A schematic of the evolution of the universe. Astronomers have measured the elemental abundances of galaxies that date from about 1.7 to 4.5 billion years after the big bang, and found that overall the processes producing the elements follow about the same scaling relationships as seen in the local universe.
Argelander-Institut für Astronomie
Astronomers refer to all the elements heavier than helium as "metals," even elements that are typically found in gaseous form. In the big bang only hydrogen and helium (and a trace of lithium) were created while the “metals” were all made subsequently in stellar processes. The abundance of metals in the interstellar medium (ISM) of galaxies – the metallicity of the galaxies – thus quantifies the collective stellar processes that govern galactic evolution. The metallicity of the gaseous phase of the ISM (excluding particulates) has been found to be closely related to the history of a galaxy’s star formation and can be determined using optical spectroscopic observations of atomic lines, especially bright ones from ionized oxygen and neon. Another pivotal process in setting the metallicity is gas flow both out of the galaxy, driven by supernovae or other processes, and into the galaxy from the intergalactic medium.

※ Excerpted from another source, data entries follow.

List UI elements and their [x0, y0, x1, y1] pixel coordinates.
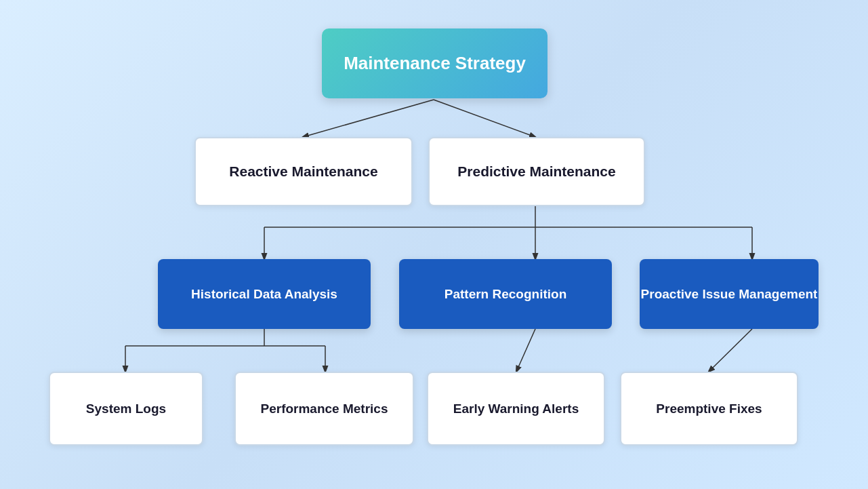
svg-line-0	[303, 100, 434, 137]
node-preemptive-fixes: Preemptive Fixes	[620, 372, 798, 446]
node-early-warning-alerts: Early Warning Alerts	[427, 372, 605, 446]
diagram: Maintenance Strategy Reactive Maintenanc…	[0, 0, 868, 489]
svg-line-1	[434, 100, 535, 137]
node-predictive-maintenance: Predictive Maintenance	[428, 137, 645, 206]
node-maintenance-strategy: Maintenance Strategy	[322, 28, 547, 98]
svg-line-11	[516, 329, 535, 372]
node-system-logs: System Logs	[49, 372, 203, 446]
svg-line-12	[709, 329, 752, 372]
node-pattern-recognition: Pattern Recognition	[399, 259, 612, 329]
node-reactive-maintenance: Reactive Maintenance	[194, 137, 413, 206]
node-historical-data-analysis: Historical Data Analysis	[158, 259, 371, 329]
node-proactive-issue-management: Proactive Issue Management	[640, 259, 819, 329]
node-performance-metrics: Performance Metrics	[234, 372, 414, 446]
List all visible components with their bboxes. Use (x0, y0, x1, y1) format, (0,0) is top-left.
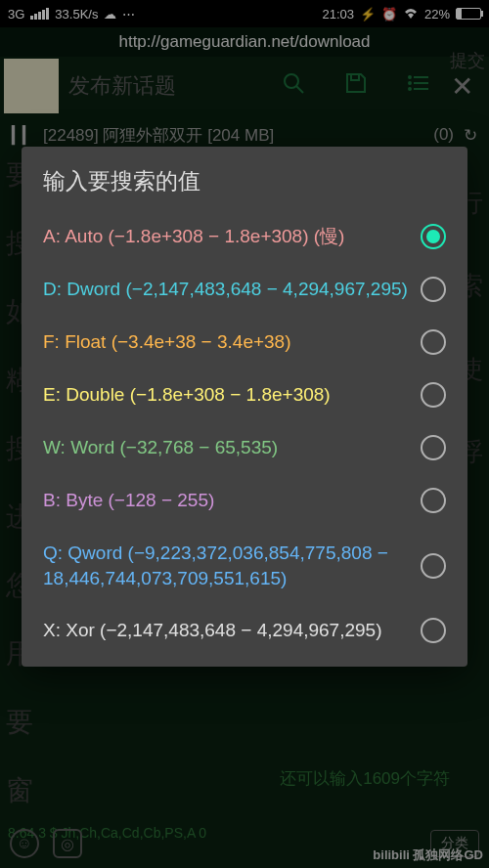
radio-icon[interactable] (421, 382, 446, 408)
radio-icon[interactable] (421, 488, 446, 513)
radio-icon[interactable] (421, 553, 446, 579)
type-option-0[interactable]: A: Auto (−1.8e+308 − 1.8e+308) (慢) (22, 210, 467, 263)
type-option-4[interactable]: W: Word (−32,768 − 65,535) (22, 421, 467, 474)
type-option-label: W: Word (−32,768 − 65,535) (43, 435, 421, 460)
type-option-label: F: Float (−3.4e+38 − 3.4e+38) (43, 329, 421, 355)
type-option-5[interactable]: B: Byte (−128 − 255) (22, 474, 467, 527)
type-option-label: Q: Qword (−9,223,372,036,854,775,808 − 1… (43, 541, 421, 590)
radio-icon[interactable] (421, 618, 446, 643)
type-option-7[interactable]: X: Xor (−2,147,483,648 − 4,294,967,295) (22, 604, 467, 657)
type-option-label: D: Dword (−2,147,483,648 − 4,294,967,295… (43, 277, 421, 302)
type-option-label: A: Auto (−1.8e+308 − 1.8e+308) (慢) (43, 224, 421, 249)
type-option-1[interactable]: D: Dword (−2,147,483,648 − 4,294,967,295… (22, 263, 467, 316)
radio-icon[interactable] (421, 277, 446, 302)
type-option-label: E: Double (−1.8e+308 − 1.8e+308) (43, 382, 421, 408)
type-option-2[interactable]: F: Float (−3.4e+38 − 3.4e+38) (22, 316, 467, 369)
type-option-3[interactable]: E: Double (−1.8e+308 − 1.8e+308) (22, 369, 467, 421)
type-option-label: X: Xor (−2,147,483,648 − 4,294,967,295) (43, 618, 421, 643)
dialog-title: 输入要搜索的值 (22, 166, 467, 210)
radio-icon[interactable] (421, 435, 446, 460)
type-option-label: B: Byte (−128 − 255) (43, 488, 421, 513)
radio-icon[interactable] (421, 329, 446, 355)
radio-icon[interactable] (421, 224, 446, 249)
type-dialog: 输入要搜索的值 A: Auto (−1.8e+308 − 1.8e+308) (… (22, 147, 467, 667)
type-option-6[interactable]: Q: Qword (−9,223,372,036,854,775,808 − 1… (22, 527, 467, 604)
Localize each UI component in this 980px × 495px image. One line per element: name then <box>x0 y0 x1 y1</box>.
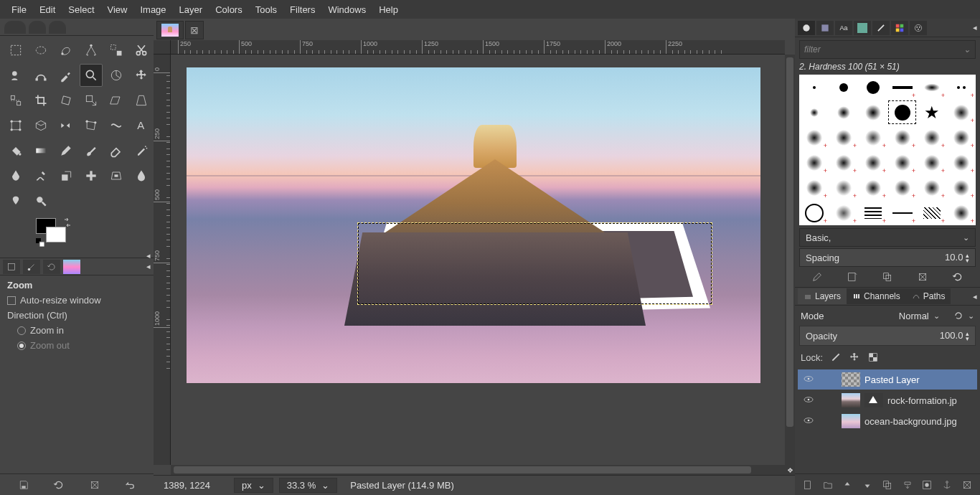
units-dropdown[interactable]: px⌄ <box>234 478 273 493</box>
foreground-select-tool[interactable] <box>4 64 27 87</box>
channels-tab[interactable]: Channels <box>847 288 906 304</box>
delete-options-icon[interactable] <box>86 476 103 494</box>
brush-filter-input[interactable]: filter⌄ <box>799 40 976 59</box>
background-swatch[interactable] <box>46 227 66 242</box>
edit-brush-icon[interactable] <box>809 269 826 285</box>
visibility-icon[interactable] <box>803 373 816 387</box>
layer-item[interactable]: ocean-background.jpg <box>798 411 977 431</box>
opacity-slider[interactable]: Opacity100.0 ▴▾ <box>799 326 976 346</box>
auto-resize-checkbox[interactable] <box>7 296 16 305</box>
bucket-fill-tool[interactable] <box>4 139 27 162</box>
eraser-tool[interactable] <box>105 139 128 162</box>
handle-transform-tool[interactable] <box>29 114 52 137</box>
crop-tool[interactable] <box>29 89 52 112</box>
zoom-tool[interactable] <box>80 64 103 87</box>
menu-edit[interactable]: Edit <box>34 1 61 18</box>
menu-windows[interactable]: Windows <box>322 1 372 18</box>
color-swatches[interactable] <box>36 218 154 254</box>
lock-alpha-icon[interactable] <box>867 352 879 363</box>
rect-select-tool[interactable] <box>4 39 27 62</box>
clone-tool[interactable] <box>55 164 77 187</box>
restore-options-icon[interactable] <box>50 476 67 494</box>
save-options-icon[interactable] <box>15 476 32 494</box>
brushes-tab[interactable] <box>798 21 815 35</box>
document-tab-close[interactable]: ⊠ <box>185 21 204 39</box>
layer-name[interactable]: ocean-background.jpg <box>864 416 957 427</box>
navigation-icon[interactable]: ❖ <box>785 465 795 475</box>
swap-colors-icon[interactable] <box>63 218 72 227</box>
tool-options-tab[interactable] <box>3 260 20 274</box>
refresh-brush-icon[interactable] <box>949 269 966 285</box>
paths-tool[interactable] <box>29 64 52 87</box>
menu-colors[interactable]: Colors <box>209 1 248 18</box>
text-tool[interactable]: A <box>130 114 153 137</box>
flip-tool[interactable] <box>55 114 77 137</box>
free-select-tool[interactable] <box>55 39 77 62</box>
images-tab[interactable] <box>63 260 80 274</box>
dodge-tool[interactable] <box>29 189 52 212</box>
raise-layer-icon[interactable] <box>839 477 855 493</box>
anchor-layer-icon[interactable] <box>939 477 955 493</box>
document-tab[interactable] <box>156 21 184 39</box>
ellipse-select-tool[interactable] <box>29 39 52 62</box>
panel-collapse-icon[interactable]: ◂ <box>146 251 151 260</box>
menu-file[interactable]: File <box>6 1 32 18</box>
document-history-tab[interactable] <box>910 21 927 35</box>
menu-select[interactable]: Select <box>62 1 100 18</box>
duplicate-brush-icon[interactable] <box>879 269 896 285</box>
move-tool[interactable] <box>130 64 153 87</box>
visibility-icon[interactable] <box>803 394 816 407</box>
new-layer-group-icon[interactable] <box>820 477 836 493</box>
menu-filters[interactable]: Filters <box>284 1 321 18</box>
visibility-icon[interactable] <box>803 415 816 428</box>
rotate-tool[interactable] <box>55 89 77 112</box>
scrollbar-vertical[interactable] <box>785 55 795 465</box>
scale-tool[interactable] <box>80 89 103 112</box>
gradients-tab[interactable] <box>854 21 871 35</box>
zoom-in-radio[interactable] <box>17 326 26 335</box>
canvas-viewport[interactable] <box>171 55 785 465</box>
smudge-tool[interactable] <box>4 189 27 212</box>
ruler-horizontal[interactable]: 250500750100012501500175020002250 <box>171 40 785 55</box>
mypaint-tool[interactable] <box>29 164 52 187</box>
canvas[interactable] <box>187 67 760 383</box>
menu-layer[interactable]: Layer <box>174 1 209 18</box>
close-icon[interactable]: ⊠ <box>187 24 202 36</box>
airbrush-tool[interactable] <box>130 139 153 162</box>
menu-view[interactable]: View <box>102 1 133 18</box>
reset-colors-icon[interactable] <box>36 238 44 247</box>
cage-tool[interactable] <box>80 114 103 137</box>
tool-presets-tab[interactable] <box>872 21 890 35</box>
layers-tab[interactable]: Layers <box>798 288 847 304</box>
new-layer-icon[interactable] <box>800 477 816 493</box>
measure-tool[interactable] <box>105 64 128 87</box>
brush-spacing-slider[interactable]: Spacing10.0 ▴▾ <box>799 248 976 267</box>
mode-dropdown[interactable]: Normal⌄ ⌄ <box>829 311 974 321</box>
delete-brush-icon[interactable] <box>914 269 931 285</box>
ruler-vertical[interactable]: 02505007501000 <box>154 55 171 465</box>
unified-transform-tool[interactable] <box>4 114 27 137</box>
brush-grid[interactable]: +++ ★+ ++++++ ++++++ ++++++ ++++++ <box>799 75 976 225</box>
paintbrush-tool[interactable] <box>80 139 103 162</box>
duplicate-layer-icon[interactable] <box>880 477 895 493</box>
lock-position-icon[interactable] <box>849 352 860 363</box>
perspective-clone-tool[interactable] <box>105 164 128 187</box>
device-status-tab[interactable] <box>23 260 40 274</box>
perspective-tool[interactable] <box>130 89 153 112</box>
panel-menu-icon[interactable]: ◂ <box>146 262 151 271</box>
menu-help[interactable]: Help <box>373 1 404 18</box>
zoom-out-radio[interactable] <box>17 341 26 350</box>
fuzzy-select-tool[interactable] <box>80 39 103 62</box>
layer-item[interactable]: rock-formation.jp <box>798 390 977 410</box>
pencil-tool[interactable] <box>55 139 77 162</box>
undo-history-tab[interactable] <box>43 260 60 274</box>
scrollbar-horizontal[interactable] <box>171 465 785 475</box>
warp-tool[interactable] <box>105 114 128 137</box>
reset-options-icon[interactable] <box>121 476 138 494</box>
fonts-tab[interactable]: Aa <box>835 21 852 35</box>
by-color-select-tool[interactable] <box>105 39 128 62</box>
merge-down-icon[interactable] <box>900 477 915 493</box>
menu-image[interactable]: Image <box>134 1 171 18</box>
panel-menu-icon[interactable]: ◂ <box>973 292 977 301</box>
mask-layer-icon[interactable] <box>919 477 935 493</box>
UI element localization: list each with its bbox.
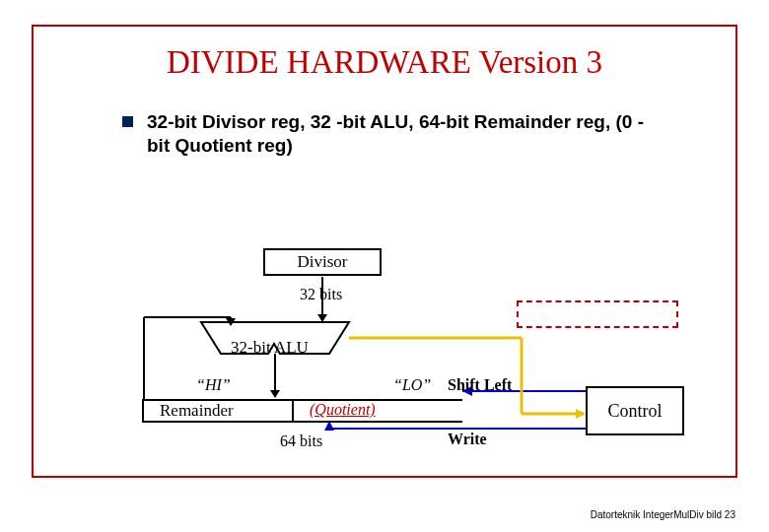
divisor-label: Divisor	[298, 252, 348, 272]
hi-label: “HI”	[196, 376, 231, 394]
bits32-label: 32 bits	[300, 286, 342, 303]
alu-label: 32-bit ALU	[231, 338, 309, 358]
remainder-divider	[292, 399, 294, 423]
dashed-placeholder-box	[517, 300, 678, 328]
bullet-item: 32-bit Divisor reg, 32 -bit ALU, 64-bit …	[122, 110, 657, 158]
control-box: Control	[586, 386, 684, 435]
shift-left-label: Shift Left	[448, 376, 512, 394]
svg-marker-17	[576, 409, 586, 419]
svg-marker-2	[317, 314, 327, 322]
divisor-box: Divisor	[263, 248, 382, 276]
bullet-text: 32-bit Divisor reg, 32 -bit ALU, 64-bit …	[147, 110, 657, 158]
remainder-box: Remainder	[142, 399, 462, 423]
quotient-label: (Quotient)	[310, 401, 376, 419]
write-label: Write	[448, 431, 487, 448]
slide-frame: DIVIDE HARDWARE Version 3 32-bit Divisor…	[32, 25, 737, 478]
bits64-label: 64 bits	[280, 432, 322, 450]
slide-title: DIVIDE HARDWARE Version 3	[34, 44, 735, 81]
remainder-label: Remainder	[160, 401, 234, 421]
bullet-marker-icon	[122, 116, 133, 127]
control-label: Control	[607, 401, 662, 422]
lo-label: “LO”	[393, 376, 431, 394]
svg-marker-8	[270, 390, 280, 398]
slide-footer: Datorteknik IntegerMulDiv bild 23	[591, 509, 735, 520]
svg-marker-6	[226, 318, 236, 326]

How the metallicity of galaxies has evolved over cosmic time has become one of the most interesting questions in cosmology because it traces how stars have influenced the elemental composition of the universe in the roughly thirteen billion years since they first appeared, roughly a hundred or more million years after the big bang. CfA astronomer Mojegan Azadi is a member of team performing the MOSDEF survey, a four year program using the Multi-Object Spectrometer For Infrared Exploration (MOSFIRE) on the Keck I telescope to obtain optical spectra of about 450 galaxies in epochs from 1.7 to 4.5 billion years after the big bang. The astronomers measured the metallicity of each galaxy in the sample and concluded that many of the relations involving metallicity in the local universe also apply at these earlier times. For example, the relationship between a galaxy’s metallicity and stellar mass is about the same, as is the correlation between metallicity and star formation rate. These important new results signal that the processes that govern the growth of the element abundances in galaxies, whether by gas flows or star formation, have held in about the same form for at least the past twelve billion years.
Reference: "The MOSDEF Survey: The Evolution of the Mass–Metallicity Relation from z=0 to z∼3.3," Ryan L. Sanders, Alice E. Shapley, Tucker Jones, Naveen A. Reddy, Mariska Kriek, Brian Siana, Alison L. Coil, Bahram Mobasher, Irene Shivaei, Romeel Davé, Mojegan Azadi, Sedona H. Price, Gene Leung, William R. Freeman, Tara Fetherolf, Laura de Groot, Tom Zick, and Guillermo Barro, The Astrophysical Journal 914, 19, 2021.